Monday, April 26, 2010

The Noema: Conversation #2 ("The Riddle Of Prayer")

The little boy tickled the soft sand underneath the water with his toes. They fluttered like butterflies, kicking up the sand that turned into dark colors, only to disassemble itself and sparkle the water once again after settling back into the underwater earth. He watched the shore change around his feet and he smiled.

"But when will you return, if you don't believe in dark days?" asked the eyeball.

The little boy looked up.

"I said I do believe in last days, said the boy softly. "But everyone believes in dark days."

"Even you?" asked the man in the top hat, somewhat astonished.

"I know them to exist, but I don't really partake," the little boy said with a giggle that broke his dimples.

"You're too much," said the eyeball, maybe just to himself, appearing nostalgic for a moment that was currently happening.

The eyeball remained on the shore, close to the water, but his blue legs dry. The man in the top hat stood on the wet sand, partially in the initial inch of ocean with one leg and another resting firmly on the shore. The little boy was still standing in the water.

In between the three was a vessel. Some of it looked like a rowboat and some of it looked like an upside down umbrella. Maybe how it appeared depended on where one was standing. Even the most stationary things are largely interpretation and perspective.

"And you're going to sail in that?" asked the eyeball, unimpressed though curious, giving away no hints to what he saw bobbing in the shallow water.

"Will you make it?" asked the man in the top hat, also hiding what he believed was in front of him.

"You always make it until you don't," said the little boy with a beam.

The eyeball rolled himself.

"Come on," laughed the eyeball finally.

"You don't believe that?" asked the little boy, a meandering song found in his voice.

"No," replied the eyeball assuredly, "I say you don't make it until you do."

"Ah," said the little boy, nodding, as if expecting this, and said, "Maybe that's why interpretation and perspective are so important. The world is a think tank."

"What would you know about the world?" asked the eyeball, somewhat haughtily.

"I know enough to know that I know very little," said the boy, his chin up, now turning to the man in the top hat. "And what is your mantra?"

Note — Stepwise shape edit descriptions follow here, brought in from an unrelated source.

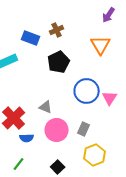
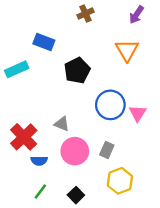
brown cross: (57, 30) -> (85, 14), moved
green line: (19, 164) -> (40, 192), moved

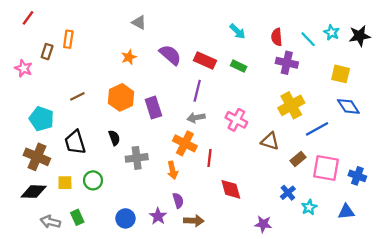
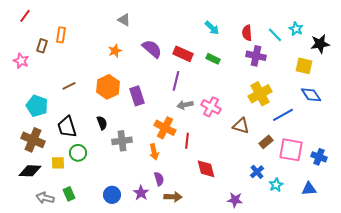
black star: (360, 36) -> (320, 44), moved
gray arrow: (196, 118) -> (185, 105), moved
green circle: (93, 180) -> (78, 153), moved

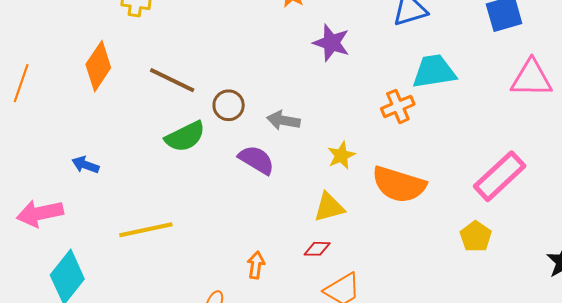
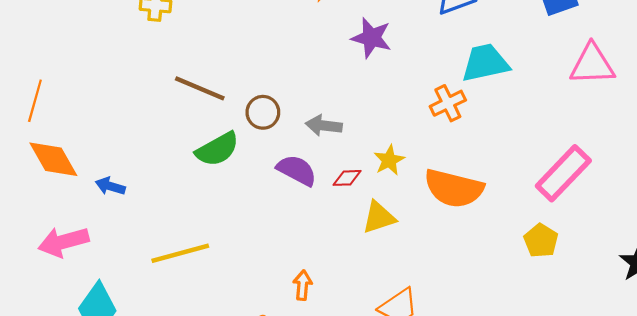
orange diamond: (98, 66) -> (53, 159), moved, turned -60
red diamond: (317, 249) -> (347, 178), moved

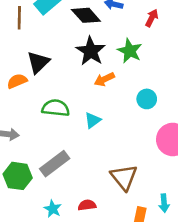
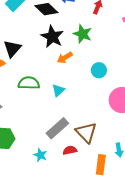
gray rectangle: (55, 164) -> (57, 128), moved
red semicircle: (87, 205) -> (70, 150), moved
cyan star: (53, 209) -> (40, 155), moved

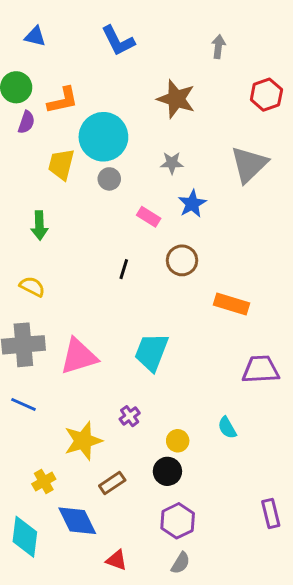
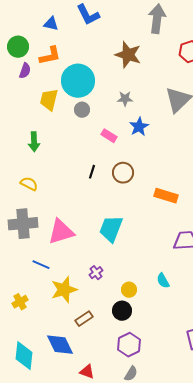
blue triangle: (35, 36) -> (51, 24), moved
gray arrow: (218, 47) -> (157, 19), size x1.8
brown circle: (182, 260) -> (123, 173), moved
blue line: (23, 404) -> (41, 265), moved
yellow cross: (44, 482) -> (20, 302), moved

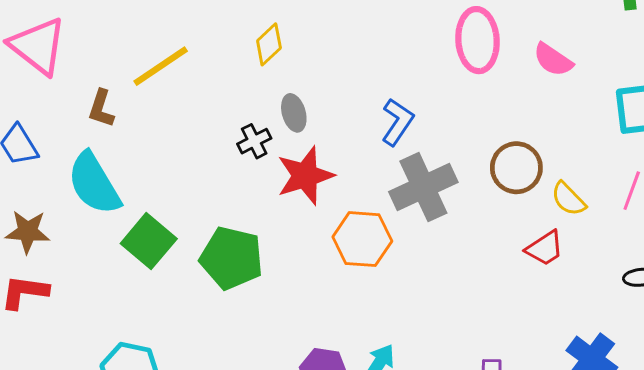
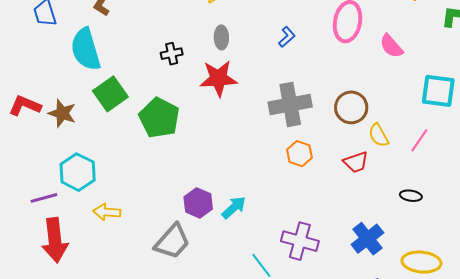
blue L-shape: (397, 122) -> (287, 37), moved, size x0.7
black cross: (254, 141) -> (172, 54), moved
brown star: (28, 232) -> (62, 113), moved
orange hexagon: (362, 239) -> (299, 154), moved, size x0.7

"Well, I think we'd all like to make it," said the man in the top hat, unsure of his own answer.

"Then, perhaps it is confidence that should be the traveler's companion and not prayer," said the little boy.

"Wait, wait, wait," said the eyeball, closing himself and waving his blue arms, "let me get this straight...you don't believe in prayer?"

"Do you?" asked the little boy, his eyebrows swaying like the trees behind the eyeball.

"No, of course not, but I'm not supposed to," said the eyeball. "But shouldn't you believe in the power of prayer?"

"I know only what I can see, but I believe in many things I can't see," said the little boy. "Knowing and believing are two stars near the same moon."

"It's a riddle!" said the man in the top hat excitedly.

"It's not a riddle," said the eyeball definitely.

There swung a low silence.

"Most mantras are riddles," said the little boy with a grand smile.